Gretton, A., et al. (2012a). A kernel two-sample test. JMLR, 13(1), 723-773.
Shekhar, S., Kim, I., & Ramdas, A. (2022). A permutation-free kernel two-sample test. NeurIPS, 35, 18168-18180.
Li, T. & Yuan, M. (2024). On the optimality of Gaussian kernel based nonparametric tests against smooth alternatives. JMLR, 25(334), 1-62.

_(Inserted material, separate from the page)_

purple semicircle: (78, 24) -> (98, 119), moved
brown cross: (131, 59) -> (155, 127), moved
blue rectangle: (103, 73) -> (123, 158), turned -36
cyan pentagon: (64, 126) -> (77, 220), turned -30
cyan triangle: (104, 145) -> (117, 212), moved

Fan, X. & Shao, Q. M. (2018). Berry–Esseen bounds for self-normalized martingales. Communications in Mathematics and Statistics, 6(1), 13-27.

Summary: This is a high-quality theoretical statistics paper that provides a novel solution to the classical MMD testing problem through clever identification of martingale structure. The theoretical contributions are solid, experimental validation is comprehensive, and it possesses significant academic and practical value.